Composite material, proposed for use in the Advanced Communications Technology Satellite (ACTS) program, utilizes a new high modulus graphite fiber as the reinforcement. A program was conducted to measure certain mechanical properties of the new fiber reinforced material and the aluminum honeycomb sandwich structure that utilizes this material in the face sheets. Properties were measured at -157, 22, and 121°C. Complete characterization of this material was not intended.
Longitudinal tensile, picture frame shear, short beam shear, and flexure tests were performed on specimens of the composite face sheet materials. Unidirectional, crossplied, and quasi-isotropic fiber composite ply layups designs that were studied using NASA's Integrated Composite Analyzer (ICAN) computer program were fabricated and tested. Flexure tests were conducted on [±60/0]s composite faced sandwich structure material. Resistance strain gages were used to measure strains in the tension, picture frame, and the sandwich flexure tests.
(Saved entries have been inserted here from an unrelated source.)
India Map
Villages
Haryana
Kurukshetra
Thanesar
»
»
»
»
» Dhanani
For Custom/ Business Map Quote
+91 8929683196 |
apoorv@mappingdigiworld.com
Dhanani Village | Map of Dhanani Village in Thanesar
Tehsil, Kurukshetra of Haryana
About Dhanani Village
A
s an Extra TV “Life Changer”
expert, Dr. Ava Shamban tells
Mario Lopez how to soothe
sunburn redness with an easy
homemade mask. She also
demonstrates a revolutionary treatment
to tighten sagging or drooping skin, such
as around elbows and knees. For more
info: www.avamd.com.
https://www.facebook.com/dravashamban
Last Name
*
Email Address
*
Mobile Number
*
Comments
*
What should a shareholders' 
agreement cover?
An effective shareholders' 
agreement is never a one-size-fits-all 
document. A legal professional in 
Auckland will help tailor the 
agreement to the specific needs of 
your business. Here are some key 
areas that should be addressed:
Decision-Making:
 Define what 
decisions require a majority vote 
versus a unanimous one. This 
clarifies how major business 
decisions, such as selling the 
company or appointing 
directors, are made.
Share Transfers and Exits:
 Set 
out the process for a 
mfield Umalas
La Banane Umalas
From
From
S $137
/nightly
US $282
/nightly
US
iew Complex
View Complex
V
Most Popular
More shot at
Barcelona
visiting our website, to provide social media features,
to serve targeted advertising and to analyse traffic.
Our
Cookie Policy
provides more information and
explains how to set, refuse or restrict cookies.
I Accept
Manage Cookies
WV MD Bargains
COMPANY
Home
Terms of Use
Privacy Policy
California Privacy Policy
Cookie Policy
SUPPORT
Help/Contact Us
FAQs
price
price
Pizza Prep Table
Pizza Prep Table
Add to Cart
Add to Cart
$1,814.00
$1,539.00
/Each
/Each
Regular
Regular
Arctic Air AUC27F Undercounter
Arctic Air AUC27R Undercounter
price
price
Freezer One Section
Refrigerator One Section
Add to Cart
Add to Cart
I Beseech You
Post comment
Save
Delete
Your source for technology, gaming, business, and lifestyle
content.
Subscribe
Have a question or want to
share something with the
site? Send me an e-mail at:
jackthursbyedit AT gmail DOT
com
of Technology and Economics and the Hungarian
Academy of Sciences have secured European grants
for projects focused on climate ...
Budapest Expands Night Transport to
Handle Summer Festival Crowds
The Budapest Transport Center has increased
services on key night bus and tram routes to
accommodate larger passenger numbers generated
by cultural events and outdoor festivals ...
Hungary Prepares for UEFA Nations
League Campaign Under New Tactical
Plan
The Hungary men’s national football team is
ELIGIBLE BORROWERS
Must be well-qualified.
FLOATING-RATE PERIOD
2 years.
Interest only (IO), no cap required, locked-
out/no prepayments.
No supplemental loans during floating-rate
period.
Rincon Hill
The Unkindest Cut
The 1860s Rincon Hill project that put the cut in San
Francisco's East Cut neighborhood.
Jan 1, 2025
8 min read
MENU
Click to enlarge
The results show that the sandwich flexural strength is limited by the core strength at -157°C and room temperature. The adhesive bond strength is the limiting factor at 121°C. It appears that adhesive mechanical properties are reflected in sandwich structure flexural properties when the span-to-depth ratio is of the required magnitude to allow a significant amount of shear effect on the load-deflection behavior of the sandwich beam. Most properties that were measured agree satisfactorily with the properties predicted by ICAN.